The purpose of this blog is to share with colleagues beyond the formative meetings, the advances in clinical management occurring in the world. Or perhaps it would be more appropriate to talk about the findings that I might be able to come across, or those that the blog readers may provide, thus turning this forum into something useful and entertaining.
To start the blog, I would like to discuss the categories of health care issues that John Wennberg describes in his latest book, a magnificent collection of the research work undertaken during his long career.
The first Wennberg category would be the unquestionably effective health care, such as most immunizations or many of the preventive interventions proven by their good results.

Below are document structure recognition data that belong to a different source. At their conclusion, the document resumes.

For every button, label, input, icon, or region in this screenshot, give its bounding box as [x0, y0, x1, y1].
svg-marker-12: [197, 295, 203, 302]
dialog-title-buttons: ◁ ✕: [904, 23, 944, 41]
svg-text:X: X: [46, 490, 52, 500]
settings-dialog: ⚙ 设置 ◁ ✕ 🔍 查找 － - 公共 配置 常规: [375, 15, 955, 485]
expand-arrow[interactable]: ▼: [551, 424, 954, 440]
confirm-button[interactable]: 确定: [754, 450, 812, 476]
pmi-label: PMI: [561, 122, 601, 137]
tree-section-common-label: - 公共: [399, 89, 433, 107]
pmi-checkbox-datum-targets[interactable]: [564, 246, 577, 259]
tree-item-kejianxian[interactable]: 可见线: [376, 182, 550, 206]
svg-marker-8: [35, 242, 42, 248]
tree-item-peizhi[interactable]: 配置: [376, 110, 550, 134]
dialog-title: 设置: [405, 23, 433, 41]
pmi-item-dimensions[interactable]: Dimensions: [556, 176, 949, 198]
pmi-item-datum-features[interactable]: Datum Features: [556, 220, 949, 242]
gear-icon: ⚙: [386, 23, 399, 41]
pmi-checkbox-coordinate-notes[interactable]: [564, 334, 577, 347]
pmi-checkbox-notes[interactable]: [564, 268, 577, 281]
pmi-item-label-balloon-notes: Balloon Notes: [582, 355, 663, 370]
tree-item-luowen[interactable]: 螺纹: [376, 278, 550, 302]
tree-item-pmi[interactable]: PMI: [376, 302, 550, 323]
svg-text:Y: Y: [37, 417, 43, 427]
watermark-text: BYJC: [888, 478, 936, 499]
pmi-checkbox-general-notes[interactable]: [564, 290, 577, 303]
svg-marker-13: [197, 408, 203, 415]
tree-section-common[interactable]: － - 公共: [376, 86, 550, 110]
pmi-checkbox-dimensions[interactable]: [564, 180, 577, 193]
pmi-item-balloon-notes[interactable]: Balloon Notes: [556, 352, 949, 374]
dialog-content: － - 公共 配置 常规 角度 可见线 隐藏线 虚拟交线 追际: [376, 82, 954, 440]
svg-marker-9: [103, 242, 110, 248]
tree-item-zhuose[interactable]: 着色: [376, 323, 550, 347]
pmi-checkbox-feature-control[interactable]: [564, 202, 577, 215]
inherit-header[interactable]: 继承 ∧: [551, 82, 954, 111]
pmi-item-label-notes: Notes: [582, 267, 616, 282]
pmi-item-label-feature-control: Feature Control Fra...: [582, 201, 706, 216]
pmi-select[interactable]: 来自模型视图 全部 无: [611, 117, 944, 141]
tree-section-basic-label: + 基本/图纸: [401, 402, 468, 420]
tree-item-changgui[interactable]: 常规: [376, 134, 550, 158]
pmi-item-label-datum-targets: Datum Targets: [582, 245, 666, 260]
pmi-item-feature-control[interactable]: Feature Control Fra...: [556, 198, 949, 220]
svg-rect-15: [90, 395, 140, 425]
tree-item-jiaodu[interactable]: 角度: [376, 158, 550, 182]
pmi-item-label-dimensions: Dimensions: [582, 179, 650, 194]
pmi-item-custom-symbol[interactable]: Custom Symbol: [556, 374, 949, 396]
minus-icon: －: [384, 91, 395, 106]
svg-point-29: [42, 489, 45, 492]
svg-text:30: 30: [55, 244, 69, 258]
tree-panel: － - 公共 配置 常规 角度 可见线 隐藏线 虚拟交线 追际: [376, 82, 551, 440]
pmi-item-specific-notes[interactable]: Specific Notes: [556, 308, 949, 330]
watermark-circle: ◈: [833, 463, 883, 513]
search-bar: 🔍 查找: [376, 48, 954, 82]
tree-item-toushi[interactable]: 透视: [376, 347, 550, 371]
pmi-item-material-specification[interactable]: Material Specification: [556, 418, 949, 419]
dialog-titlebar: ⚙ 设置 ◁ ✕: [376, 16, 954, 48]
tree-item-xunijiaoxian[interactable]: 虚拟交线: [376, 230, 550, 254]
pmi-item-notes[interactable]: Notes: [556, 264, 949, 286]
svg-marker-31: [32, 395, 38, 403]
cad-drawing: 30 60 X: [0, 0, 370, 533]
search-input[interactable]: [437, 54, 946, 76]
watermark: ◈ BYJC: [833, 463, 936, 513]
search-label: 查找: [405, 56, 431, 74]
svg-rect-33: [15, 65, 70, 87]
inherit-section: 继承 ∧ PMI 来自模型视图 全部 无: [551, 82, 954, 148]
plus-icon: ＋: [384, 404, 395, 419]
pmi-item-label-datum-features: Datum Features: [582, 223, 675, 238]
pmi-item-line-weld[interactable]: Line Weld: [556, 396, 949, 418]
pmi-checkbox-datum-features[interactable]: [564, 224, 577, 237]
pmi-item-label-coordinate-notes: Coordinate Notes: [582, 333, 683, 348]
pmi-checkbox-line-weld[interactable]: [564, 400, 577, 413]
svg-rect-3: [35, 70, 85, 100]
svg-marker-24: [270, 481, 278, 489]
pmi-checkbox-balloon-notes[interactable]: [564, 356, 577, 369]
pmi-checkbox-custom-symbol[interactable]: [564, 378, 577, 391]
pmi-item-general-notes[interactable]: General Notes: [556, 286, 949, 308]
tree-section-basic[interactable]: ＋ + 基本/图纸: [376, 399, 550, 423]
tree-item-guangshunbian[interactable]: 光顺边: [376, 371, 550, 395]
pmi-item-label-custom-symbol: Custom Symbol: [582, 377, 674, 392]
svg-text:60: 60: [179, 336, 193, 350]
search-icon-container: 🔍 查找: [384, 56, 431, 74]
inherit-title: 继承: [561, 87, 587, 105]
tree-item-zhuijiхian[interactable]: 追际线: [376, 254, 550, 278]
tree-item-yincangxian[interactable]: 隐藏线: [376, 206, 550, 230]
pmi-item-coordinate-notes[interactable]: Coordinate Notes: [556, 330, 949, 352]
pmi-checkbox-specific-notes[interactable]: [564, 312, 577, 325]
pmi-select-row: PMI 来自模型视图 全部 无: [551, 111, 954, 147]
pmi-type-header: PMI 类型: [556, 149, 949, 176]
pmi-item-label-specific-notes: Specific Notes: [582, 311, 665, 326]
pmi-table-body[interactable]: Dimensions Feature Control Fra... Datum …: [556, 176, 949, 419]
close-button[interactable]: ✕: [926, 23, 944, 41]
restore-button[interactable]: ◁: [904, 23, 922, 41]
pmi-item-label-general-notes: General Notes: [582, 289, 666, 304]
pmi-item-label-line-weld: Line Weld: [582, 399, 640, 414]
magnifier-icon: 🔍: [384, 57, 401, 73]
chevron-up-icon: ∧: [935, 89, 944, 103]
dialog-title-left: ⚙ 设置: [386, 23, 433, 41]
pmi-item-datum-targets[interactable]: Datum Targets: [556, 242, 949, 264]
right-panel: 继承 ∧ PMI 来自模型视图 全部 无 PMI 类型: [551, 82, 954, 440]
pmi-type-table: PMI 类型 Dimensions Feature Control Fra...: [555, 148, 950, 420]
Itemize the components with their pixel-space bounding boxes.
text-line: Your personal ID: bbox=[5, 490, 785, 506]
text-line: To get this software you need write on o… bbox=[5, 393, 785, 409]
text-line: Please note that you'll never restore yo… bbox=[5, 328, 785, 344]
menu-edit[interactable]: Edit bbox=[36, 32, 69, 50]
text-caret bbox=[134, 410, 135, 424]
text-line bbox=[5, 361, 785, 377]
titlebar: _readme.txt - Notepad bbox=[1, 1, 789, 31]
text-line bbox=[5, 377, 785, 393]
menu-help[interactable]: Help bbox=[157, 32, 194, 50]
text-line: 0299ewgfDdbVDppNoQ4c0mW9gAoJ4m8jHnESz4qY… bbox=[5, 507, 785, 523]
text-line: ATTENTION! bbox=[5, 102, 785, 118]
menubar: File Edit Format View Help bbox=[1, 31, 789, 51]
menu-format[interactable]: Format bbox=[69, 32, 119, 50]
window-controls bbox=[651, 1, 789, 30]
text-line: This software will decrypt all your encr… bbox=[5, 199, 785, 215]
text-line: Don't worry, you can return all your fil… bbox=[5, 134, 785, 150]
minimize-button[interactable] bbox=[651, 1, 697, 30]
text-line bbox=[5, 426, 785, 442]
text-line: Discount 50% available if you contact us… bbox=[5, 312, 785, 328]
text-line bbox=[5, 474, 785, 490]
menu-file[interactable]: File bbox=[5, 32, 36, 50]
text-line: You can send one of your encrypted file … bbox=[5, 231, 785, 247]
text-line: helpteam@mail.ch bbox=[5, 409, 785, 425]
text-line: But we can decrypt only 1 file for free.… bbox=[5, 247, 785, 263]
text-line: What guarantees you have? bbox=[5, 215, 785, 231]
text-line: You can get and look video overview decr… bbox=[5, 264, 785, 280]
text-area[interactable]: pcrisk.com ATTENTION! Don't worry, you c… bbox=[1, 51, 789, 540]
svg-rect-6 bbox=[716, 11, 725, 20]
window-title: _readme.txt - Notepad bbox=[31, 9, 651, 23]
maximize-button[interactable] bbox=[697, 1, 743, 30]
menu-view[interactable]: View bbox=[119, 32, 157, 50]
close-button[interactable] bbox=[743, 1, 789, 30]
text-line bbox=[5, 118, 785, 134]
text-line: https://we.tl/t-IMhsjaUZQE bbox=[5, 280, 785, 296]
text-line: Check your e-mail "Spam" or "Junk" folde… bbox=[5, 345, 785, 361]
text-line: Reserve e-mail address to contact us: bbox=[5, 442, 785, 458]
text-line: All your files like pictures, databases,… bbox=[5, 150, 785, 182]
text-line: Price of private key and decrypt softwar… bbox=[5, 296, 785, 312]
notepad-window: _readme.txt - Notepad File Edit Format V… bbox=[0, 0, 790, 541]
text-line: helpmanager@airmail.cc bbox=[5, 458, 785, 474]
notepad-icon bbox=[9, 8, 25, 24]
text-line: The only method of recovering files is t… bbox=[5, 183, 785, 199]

According to the author, this group of health activity represents 15% of the total and in this category; health care systems should ensure the accessibility of the population to these facilities and logically, should fight the tendency of low usage of these services by the most disadvantaged people.
Preference-sensitive care represents the second group with an estimated 25% of health activity and corresponds to those diagnosed that have been assigned to a procedure, usually surgical, but require consent from the patient who can decide for or against the intervention. In case that he’s for it, he often has a range of several procedures with varying degrees of aggressiveness and results.
The third group is described as supply-sensitive care, which according to the author, represents 60% of health activity. To this group, chronic pathology and multi-pathology showing varied resource consumption is ascribed, but closely related to the supply of resources available in each territory.